» **Information**
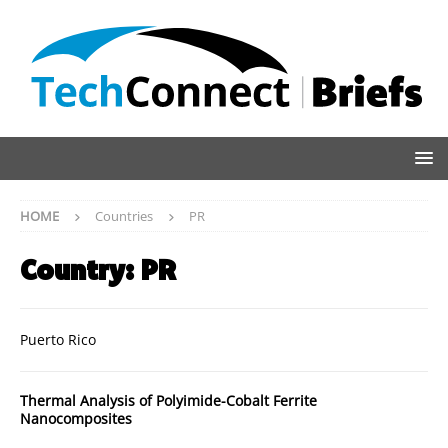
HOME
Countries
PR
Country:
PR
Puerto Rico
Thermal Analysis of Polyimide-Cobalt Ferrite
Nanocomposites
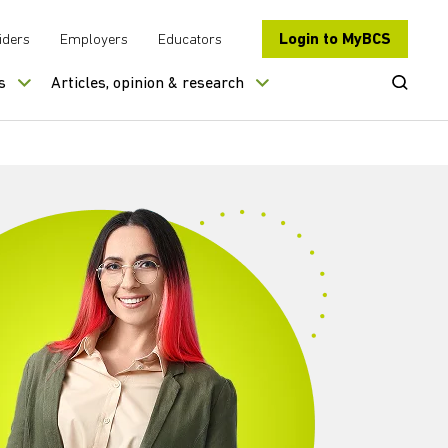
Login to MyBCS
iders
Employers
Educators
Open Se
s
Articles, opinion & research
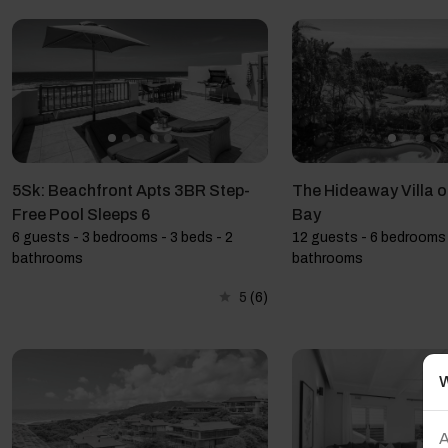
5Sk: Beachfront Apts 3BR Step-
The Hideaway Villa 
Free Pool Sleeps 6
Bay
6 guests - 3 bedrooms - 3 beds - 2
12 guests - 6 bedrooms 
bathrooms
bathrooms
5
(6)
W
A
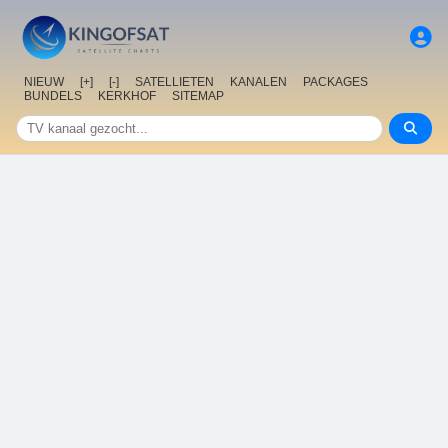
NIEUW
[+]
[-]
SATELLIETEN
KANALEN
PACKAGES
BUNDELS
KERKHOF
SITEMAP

...

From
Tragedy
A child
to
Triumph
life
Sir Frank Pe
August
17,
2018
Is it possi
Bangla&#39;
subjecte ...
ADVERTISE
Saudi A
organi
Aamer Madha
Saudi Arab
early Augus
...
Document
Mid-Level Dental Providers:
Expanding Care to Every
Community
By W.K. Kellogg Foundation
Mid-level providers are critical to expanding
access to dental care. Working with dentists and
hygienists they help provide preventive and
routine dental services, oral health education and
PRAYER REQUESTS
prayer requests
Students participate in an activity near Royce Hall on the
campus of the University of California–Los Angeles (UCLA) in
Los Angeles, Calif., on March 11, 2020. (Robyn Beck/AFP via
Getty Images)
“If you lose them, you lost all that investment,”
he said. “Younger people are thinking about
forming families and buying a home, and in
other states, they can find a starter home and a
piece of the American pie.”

--

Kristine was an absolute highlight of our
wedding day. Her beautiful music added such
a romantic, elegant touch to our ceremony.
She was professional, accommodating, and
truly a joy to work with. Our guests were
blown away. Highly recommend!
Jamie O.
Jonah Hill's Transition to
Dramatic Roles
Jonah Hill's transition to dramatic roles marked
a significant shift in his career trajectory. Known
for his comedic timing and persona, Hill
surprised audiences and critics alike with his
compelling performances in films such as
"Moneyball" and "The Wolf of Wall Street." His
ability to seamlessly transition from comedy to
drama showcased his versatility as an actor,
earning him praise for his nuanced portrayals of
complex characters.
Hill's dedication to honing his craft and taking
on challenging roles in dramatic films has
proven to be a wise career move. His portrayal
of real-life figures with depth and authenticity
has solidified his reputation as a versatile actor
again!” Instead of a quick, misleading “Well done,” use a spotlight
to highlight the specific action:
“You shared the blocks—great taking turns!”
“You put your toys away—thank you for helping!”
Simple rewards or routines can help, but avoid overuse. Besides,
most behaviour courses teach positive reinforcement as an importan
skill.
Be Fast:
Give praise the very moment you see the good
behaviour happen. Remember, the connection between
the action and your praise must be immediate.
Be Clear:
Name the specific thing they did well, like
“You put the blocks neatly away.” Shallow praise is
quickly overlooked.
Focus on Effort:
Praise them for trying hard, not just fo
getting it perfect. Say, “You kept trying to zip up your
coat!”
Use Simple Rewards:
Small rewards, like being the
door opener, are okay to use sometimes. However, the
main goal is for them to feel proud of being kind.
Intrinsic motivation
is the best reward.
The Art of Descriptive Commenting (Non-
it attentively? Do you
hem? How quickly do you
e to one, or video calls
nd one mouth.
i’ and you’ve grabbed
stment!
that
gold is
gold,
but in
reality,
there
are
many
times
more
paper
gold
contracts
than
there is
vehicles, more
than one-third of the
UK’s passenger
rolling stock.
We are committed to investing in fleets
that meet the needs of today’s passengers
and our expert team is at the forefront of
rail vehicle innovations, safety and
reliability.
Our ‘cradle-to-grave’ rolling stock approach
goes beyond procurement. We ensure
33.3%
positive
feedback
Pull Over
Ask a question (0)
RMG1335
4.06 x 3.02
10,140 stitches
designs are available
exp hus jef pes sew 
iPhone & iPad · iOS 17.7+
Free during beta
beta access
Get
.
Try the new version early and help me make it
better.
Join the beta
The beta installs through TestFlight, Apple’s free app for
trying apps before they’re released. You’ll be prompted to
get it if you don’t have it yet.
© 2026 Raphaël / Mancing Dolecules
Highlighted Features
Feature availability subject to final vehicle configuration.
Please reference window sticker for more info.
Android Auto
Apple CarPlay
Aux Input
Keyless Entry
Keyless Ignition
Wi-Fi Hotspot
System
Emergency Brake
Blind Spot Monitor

» **About this task**
All lines above between those holding "Feature availability subject" and "Blind Spot Monitor", inclusive, must be set down unchanged, and no other line may be included.

» **Your solution**
Feature availability subject to final vehicle configuration.
Please reference window sticker for more info.
Android Auto
Apple CarPlay
Aux Input
Keyless Entry
Keyless Ignition
Wi-Fi Hotspot
System
Emergency Brake
Blind Spot Monitor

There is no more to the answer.